## Problem to work on:
Below is a listing. Quote from it, exactly, the lines from the one containing "installer des panneaux solaires" down to the one containing "un foyer moyen", both ends included, and nothing else.

## Task data:
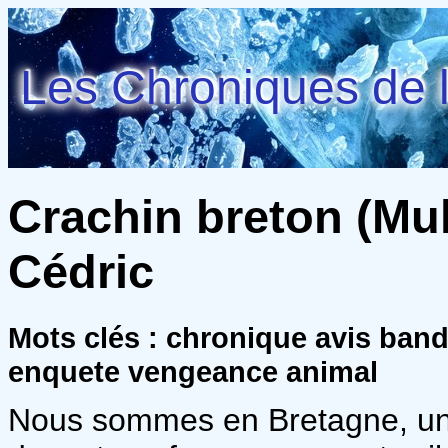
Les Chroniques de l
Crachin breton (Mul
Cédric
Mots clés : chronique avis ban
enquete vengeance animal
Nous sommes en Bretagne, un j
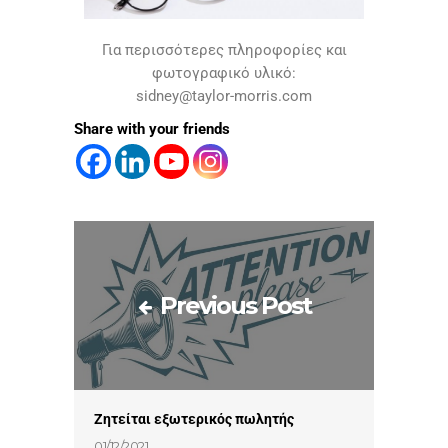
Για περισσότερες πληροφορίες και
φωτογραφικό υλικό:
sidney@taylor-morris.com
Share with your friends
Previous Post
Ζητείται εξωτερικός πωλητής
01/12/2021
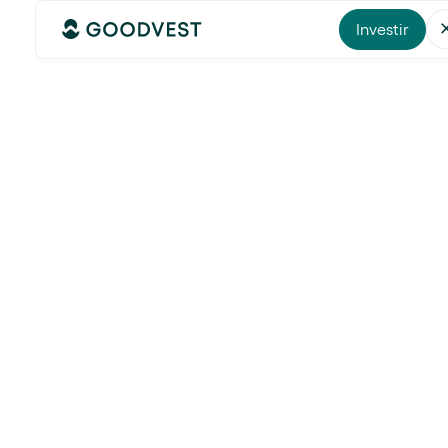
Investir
--
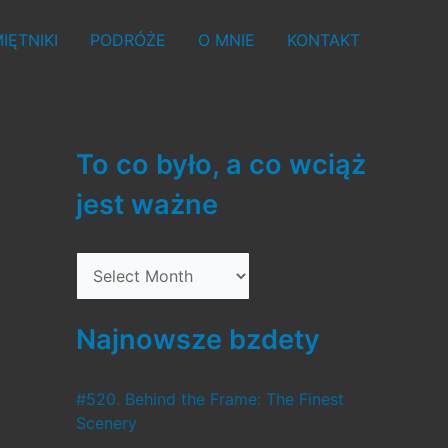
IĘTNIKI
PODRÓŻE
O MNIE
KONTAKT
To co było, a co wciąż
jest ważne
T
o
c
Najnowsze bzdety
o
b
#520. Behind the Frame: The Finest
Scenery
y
...
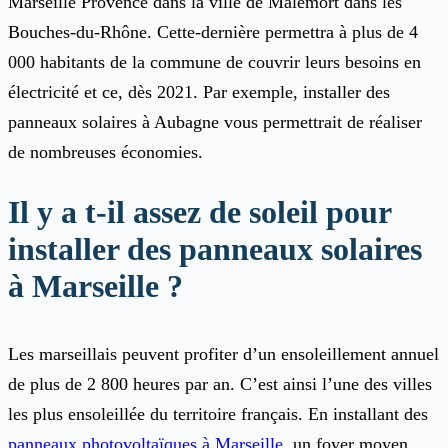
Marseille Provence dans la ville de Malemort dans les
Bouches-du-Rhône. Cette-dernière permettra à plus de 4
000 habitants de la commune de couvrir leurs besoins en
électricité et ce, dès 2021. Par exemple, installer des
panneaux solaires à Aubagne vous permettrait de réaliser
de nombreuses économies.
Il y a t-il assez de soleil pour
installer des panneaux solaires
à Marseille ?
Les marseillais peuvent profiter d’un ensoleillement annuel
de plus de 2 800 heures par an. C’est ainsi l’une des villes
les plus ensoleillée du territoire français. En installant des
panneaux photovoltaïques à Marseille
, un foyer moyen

## Response for this exercise:
installer des panneaux solaires
à Marseille ?
Les marseillais peuvent profiter d’un ensoleillement annuel
de plus de 2 800 heures par an. C’est ainsi l’une des villes
les plus ensoleillée du territoire français. En installant des
panneaux photovoltaïques à Marseille
, un foyer moyen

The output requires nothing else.